- Craig Sager Jr. experienced great sadness from the loss of his father, broadcaster Craig Sager, but pride, love and appreciation surfaced with his grief.
How I viewed my relationship with my dad and how I would come to view a world without him was being written during a heartbreaking sequence of silence and labored breaths.
Being there for the last moments of my dad’s life was still a gift to me. Because my father made the most out of the life he was given, pride was the antidote to avoid the paralyzing sorrow that could have otherwise defined those last moments spent together. And I was not only proud of him, but I was proud of myself. That encouragement came from knowing that I did everything I could to build the father-son relationship that we had at the end.
Throughout our relationship, and especially in recent years, my dad would tell me to focus on my own life and not to worry about him so much. I couldn’t help but think about what I would’ve been feeling at that moment if I took his advice. I also couldn’t stop thinking about this past April, when everything between us first began to change.

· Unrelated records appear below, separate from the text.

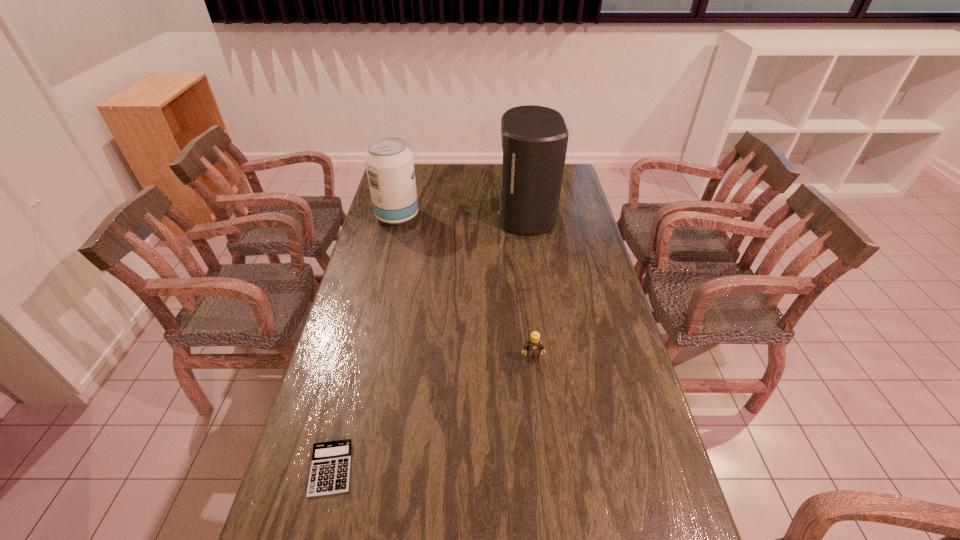 Where is `free space located 0.100m in front of the third farthest object`? free space located 0.100m in front of the third farthest object is located at coordinates (536, 390).

Locate an element on the screen. The height and width of the screenshot is (540, 960). vacant region located 0.240m on the right of the shortest object is located at coordinates (451, 469).

This screenshot has width=960, height=540. I want to click on alcohol at the left edge, so click(x=389, y=163).

This screenshot has width=960, height=540. In order to click on calculator that is at the left edge in this screenshot , I will do 330,469.

The height and width of the screenshot is (540, 960). What are the coordinates of `object positioned at the right edge` in the screenshot? It's located at (534, 139).

The width and height of the screenshot is (960, 540). In order to click on free region at the far edge of the desktop in this screenshot , I will do click(x=478, y=183).

Image resolution: width=960 pixels, height=540 pixels. What are the coordinates of `vacant region at the left edge of the desktop` in the screenshot? It's located at (338, 404).

The width and height of the screenshot is (960, 540). In order to click on vacant position at the right edge of the desktop in this screenshot , I will do `click(617, 418)`.

Locate an element on the screen. Image resolution: width=960 pixels, height=540 pixels. unoccupied position between the alcohol and the Lego is located at coordinates (465, 287).

You are a GUI agent. You are given a task and a screenshot of the screen. Output one action in this format:
    pyautogui.click(x=<x>, y=<y>)
    Task: Click on the free space between the alcohol and the shortest object
    
    Given the screenshot: What is the action you would take?
    pyautogui.click(x=364, y=342) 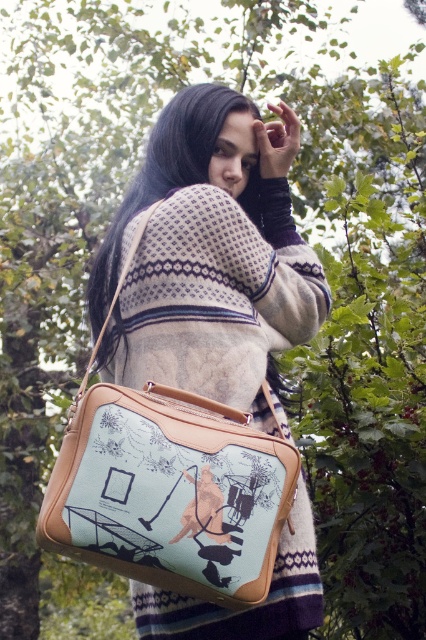 Can you confirm if matte beige bag at lower left is positioned to the left of light blue fabric bag at center?

No, matte beige bag at lower left is not to the left of light blue fabric bag at center.

Is matte beige bag at lower left wider than light blue fabric bag at center?

Yes, matte beige bag at lower left is wider than light blue fabric bag at center.

The height and width of the screenshot is (640, 426). In order to click on matte beige bag at lower left in this screenshot , I will do `click(210, 257)`.

Identify the location of matte beige bag at lower left. (210, 257). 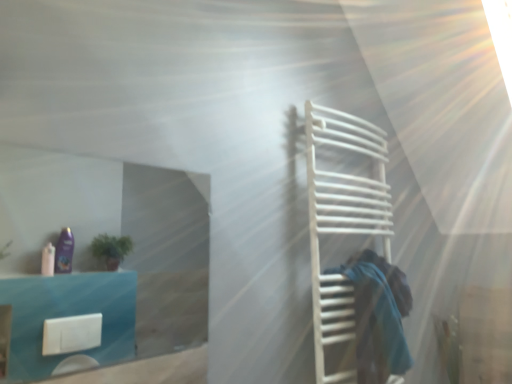 This screenshot has width=512, height=384. Find the location of `blue fabric at right`. blue fabric at right is located at coordinates (378, 316).

Considering the sizes of blue fabric at right and white matte towel rack at right in the image, is blue fabric at right taller or shorter than white matte towel rack at right?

He had just been informed that his Leukemia was back for a third time in late March and the diagnoses put another frightening expiration date on his life. I walked into his house during an HBO Real Sports segment and found out that doctors gave him 3–6 months to live as he said it on camera. As I was digesting the news the following days, his battle reached a much larger audience and people began to follow closely and watch with amazement.
April arrived and I heard he planned to try to work the entire NBA playoffs. I panicked because the past two years had been a whirlwind, and I could tell that the pace was only getting faster. I wouldn’t have been able to convince him to stay away from work if I wanted to, and I had to accept that I would now live each day knowing that he could be gone before I’d ever get the time I needed with him.
During a desperate phone call I told him our father-son relationship was nowhere near as close as it needed to be.
“Junior, you are 27 years old,” he answered. “Don’t worry about me. You have a great life ahead of you. Go live it.”
This was an extension of the unselfish reflex he flashed throughout his battle. He never wanted anyone worrying about him, and would take it personally if he felt like it was holding someone else back. I wasn’t going to let that stop me, but I needed to find out where to start. I was given less time to make a steeper climb each day.
Then I got an email from Brian Curtis, who wanted to know if my dad and I would write a book together with Flatiron Books. It would document his life story, his outlook on life, our relationship and his inspirational battle with Leukemia. I had just received my first opportunity to co-author another book the week before for the Atlanta Falcons, but I knew I couldn’t pass this up. Having no idea what it actually took to write a book, let alone two books at the same time, I said yes. I saw it as the chance to finally tilt the clock in our favor, steal time and team up with my dad. Despite a jam-packed schedule and the fact that he was literally fighting for his life each day, my dad agreed to write the book, too. We were going to somehow make it work and give it everything we had.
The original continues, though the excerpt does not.